As one would expect, organizations have larger projects than users, although this is more muted in R.

## Licenses

Let's now look at licenses.  We will otherize less popular licenses and keep only the top 10.

```{r}
lump_lic <- df %>%
  mutate(license = license %>%
    fct_lump(n = 10) %>%
    fct_infreq() %>%
    fct_rev())

lump_lic %>%
  group_by(license, owner) %>%
  count() %>%
  ungroup() %>%
  ggplot(aes(n, license)) +
  geom_col(aes(fill = owner), position = "dodge")
```

We see that users are far more likely to have no license or use MIT and organizations are more likely to use more exotic licenses.

```{r}
lump_lic %>%
  mutate(stars = log(stars)) %>%
  group_by(license) %>%
  summarize(
    log_stars = mean(stars),
    n = n(),
    lo = quantile(stars, 0.025),
    hi = quantile(stars, 0.975)
  ) %>%
  ggplot(aes(log_stars, license)) +
  geom_point(aes(size = n)) +
  geom_errorbarh(aes(xmin = lo, xmax = hi), height = 0.5) +
  expand_limits(xmin = 0)
```

License has some weak correspondence with popularity, although having an exotic license or *not* having a license seems to have a stronger correspondence to having low popularity.

```{r}
log_df %>%
  ggplot(aes(open_issues_count, stars)) +
  geom_point() +
  facet_wrap(vars(language), scales = "free")

lm(stars ~ open_issues_count, data = log_df) %>% summary()
```

Stars are correlated with number of issues, which seems strange.  One possibility is that this could be that it is confounded by size.

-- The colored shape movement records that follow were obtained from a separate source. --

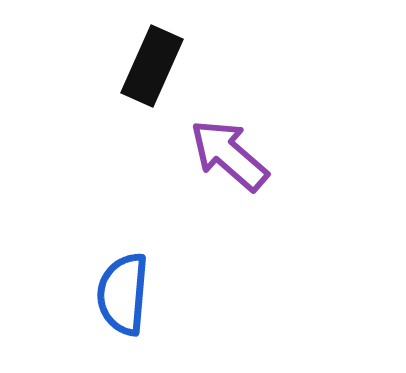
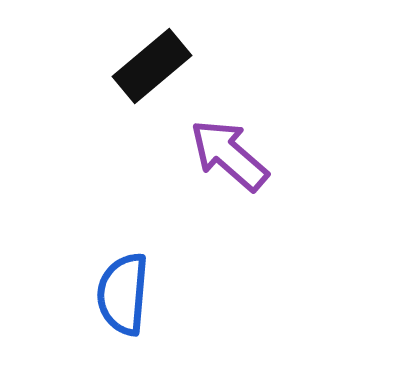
black rectangle: rotated 26 degrees clockwise
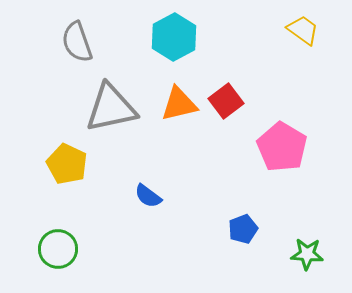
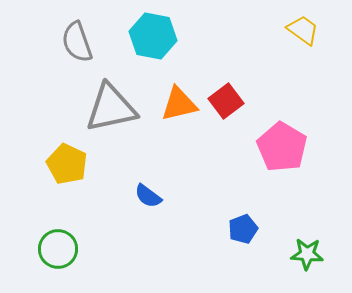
cyan hexagon: moved 21 px left, 1 px up; rotated 21 degrees counterclockwise
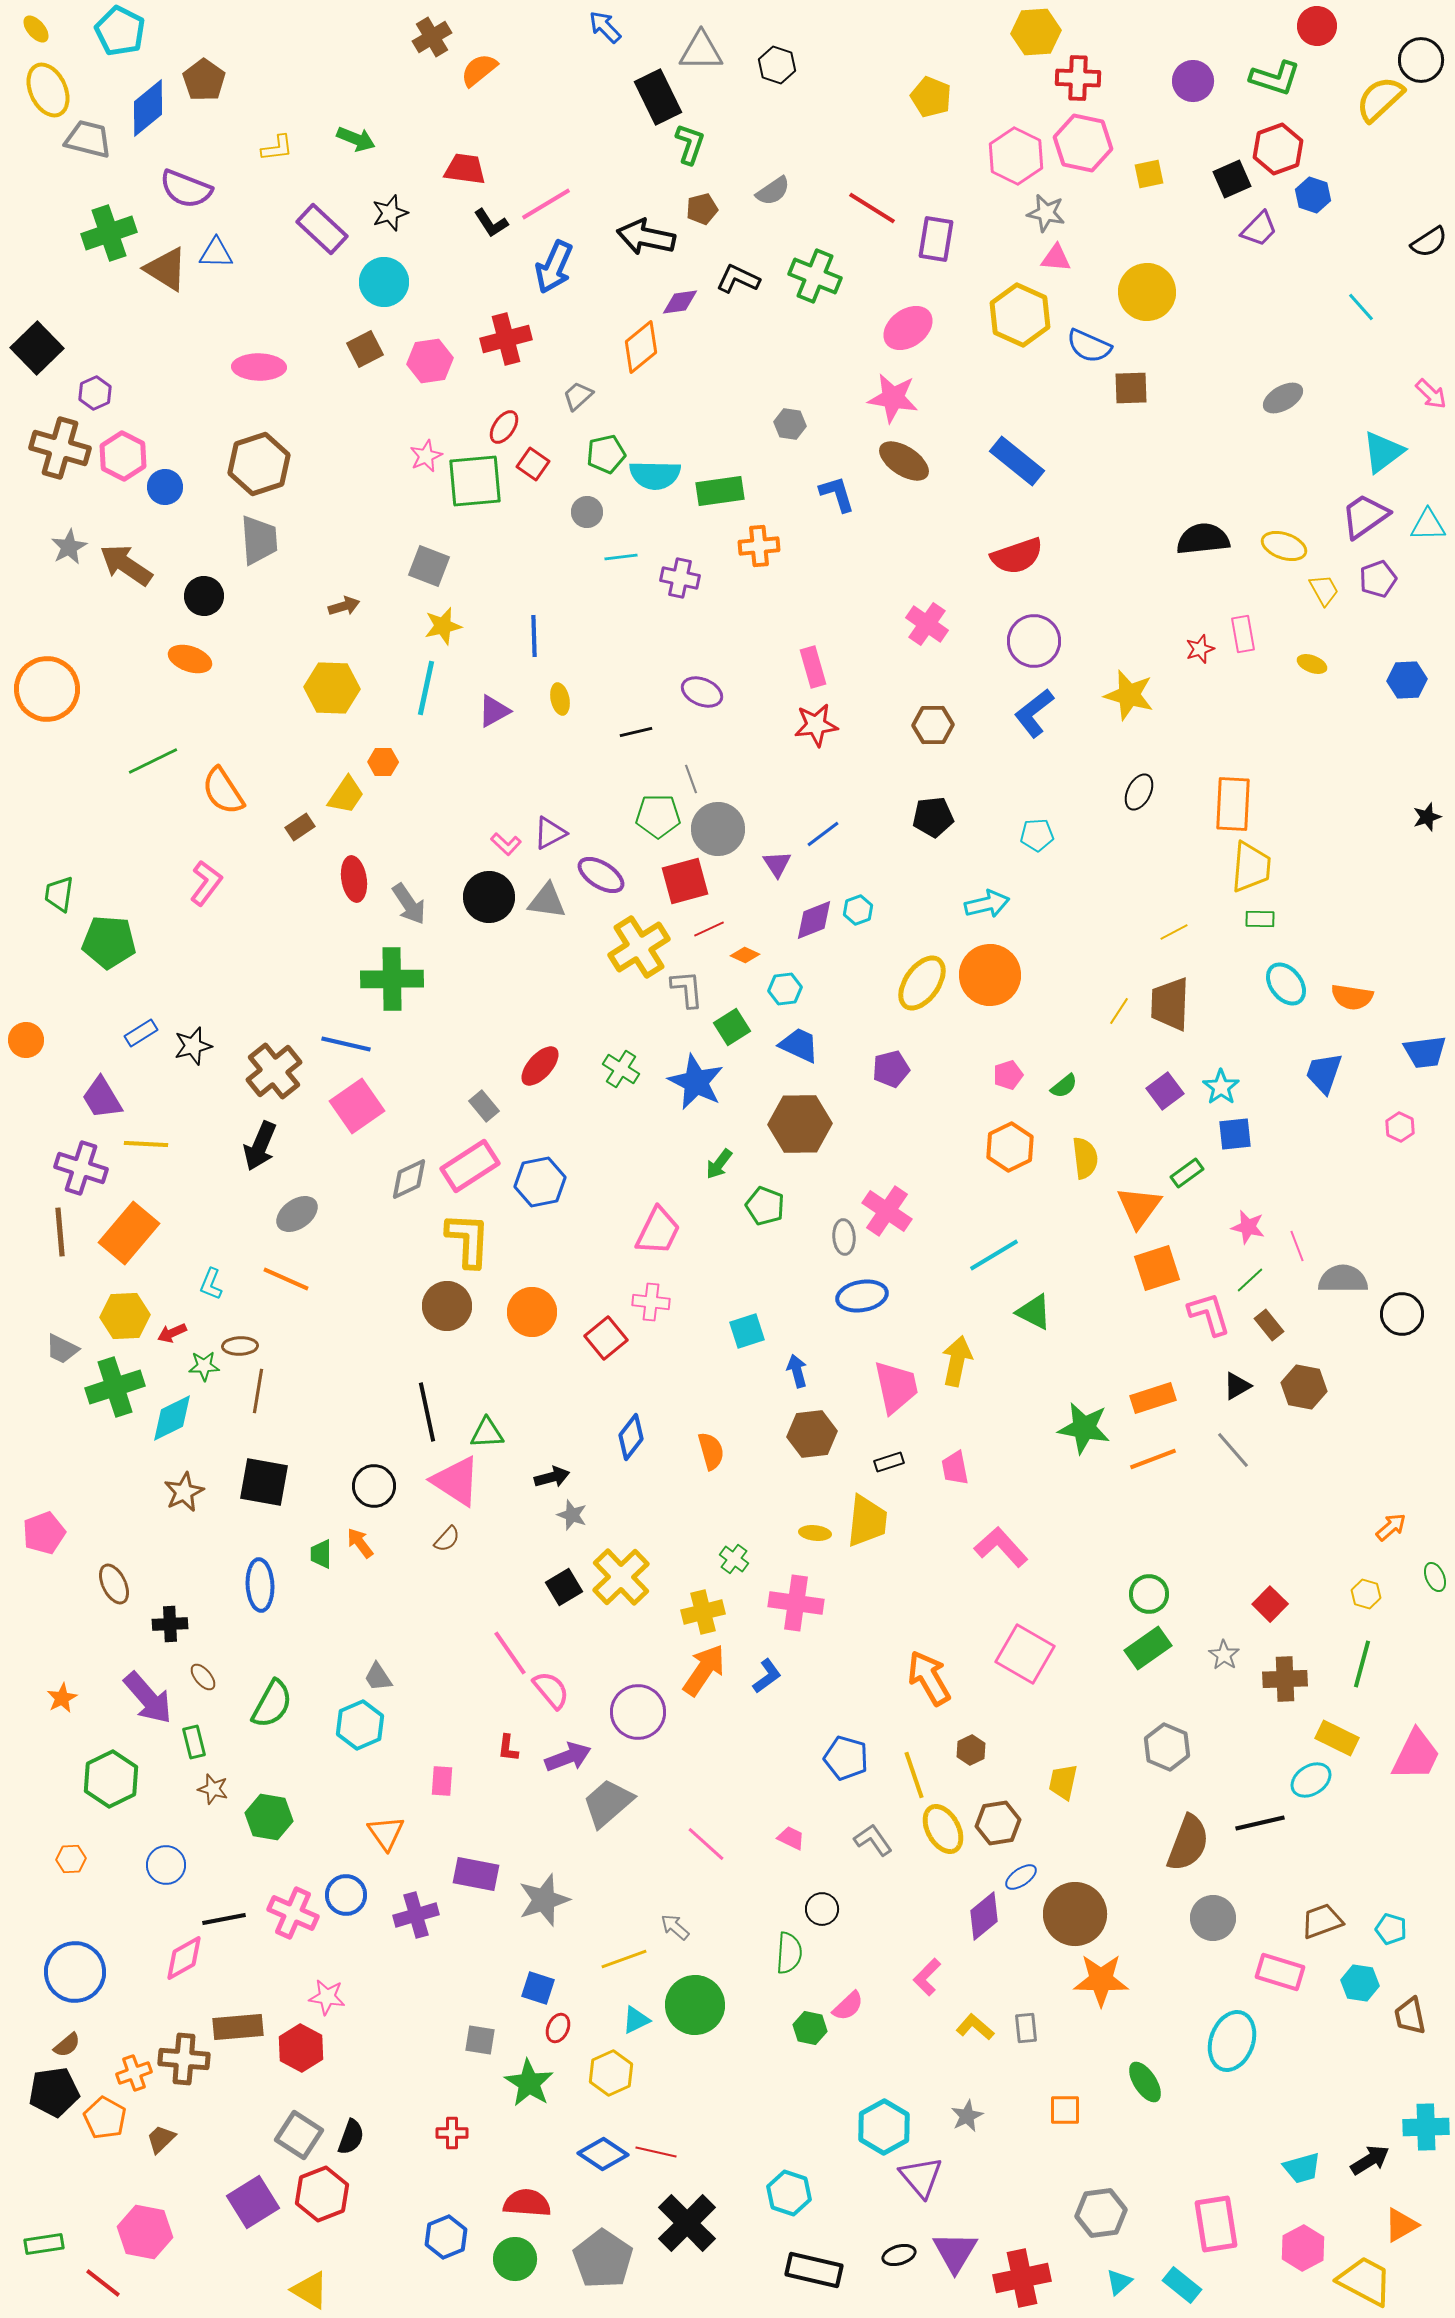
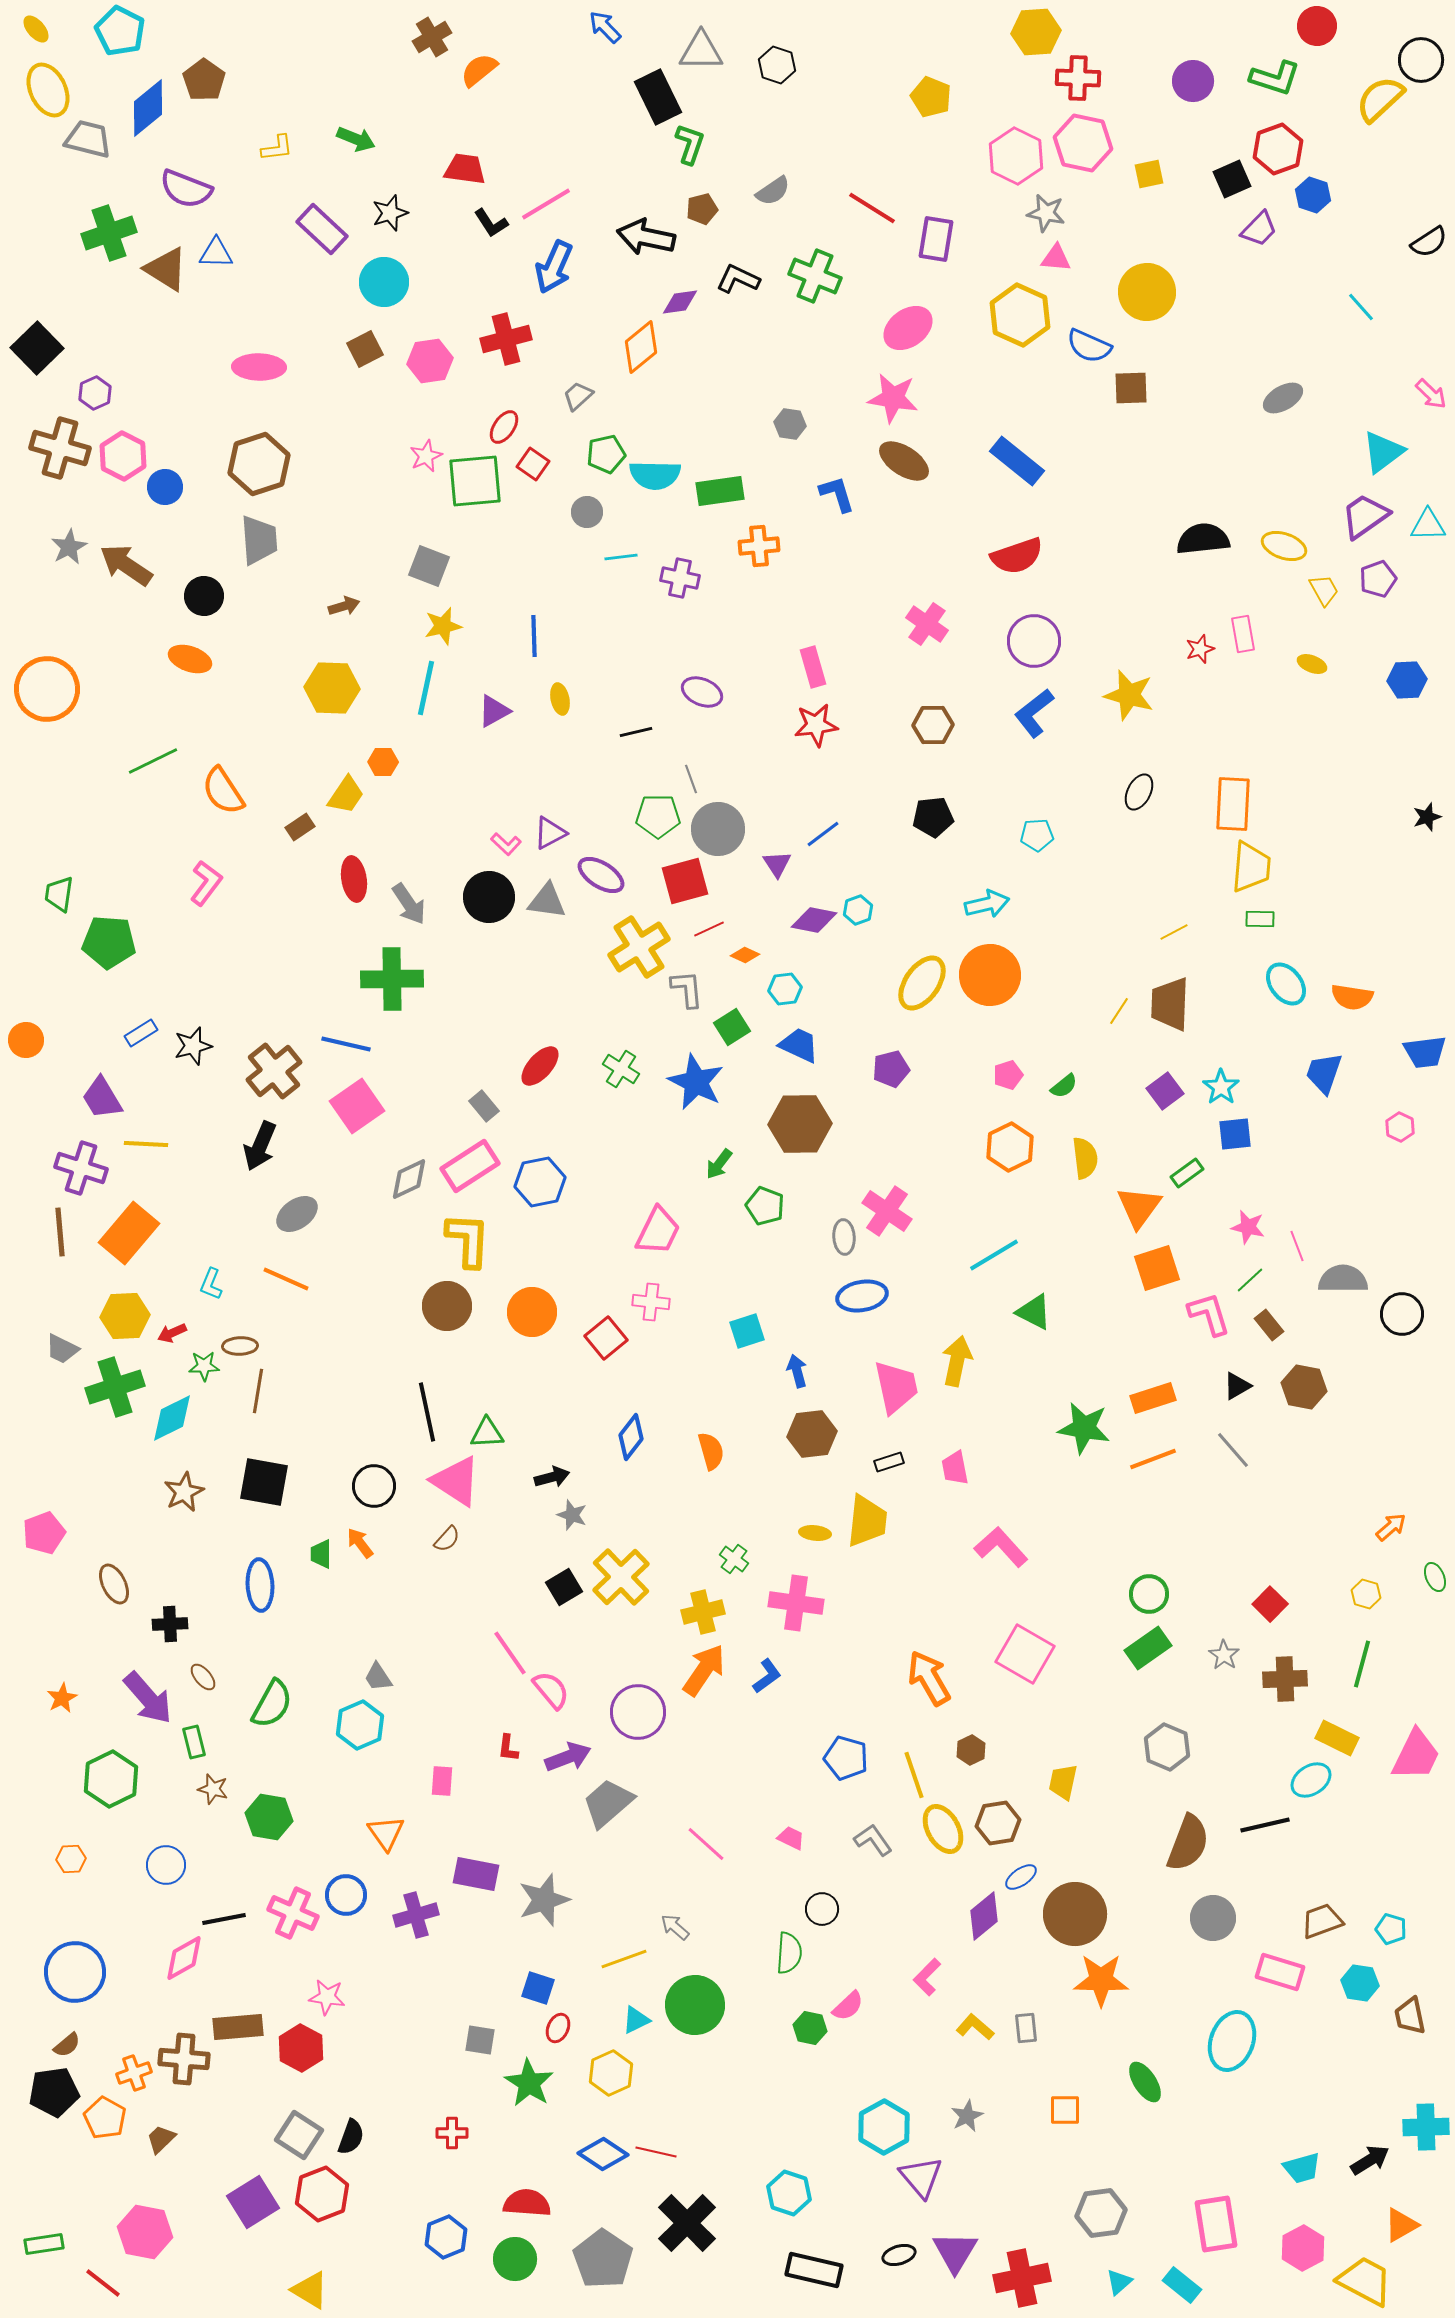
purple diamond at (814, 920): rotated 33 degrees clockwise
black line at (1260, 1823): moved 5 px right, 2 px down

This will be hard to facet by language since different languages are at different scales, so let's just look at Python, arguably the most broad language.

```{r}
log_df %>%
  filter(language == "python") %>%
  ggplot(aes(size, open_issues_count)) +
  geom_point(aes(color = stars)) +
  scale_color_gradient2(low = "blue", high = "red", midpoint = 9)

log_df %>%
  filter(language == "python") %>%
  lm(formula = stars ~ size + open_issues_count) %>%
  summary()
```

Well, it looks like even controlling for size, we still have a positive correlation between issues and stars (although far weaker).

The more likely explanation now is that popularity causes issues since the more eyes and users on your project means the more issues get unveiled.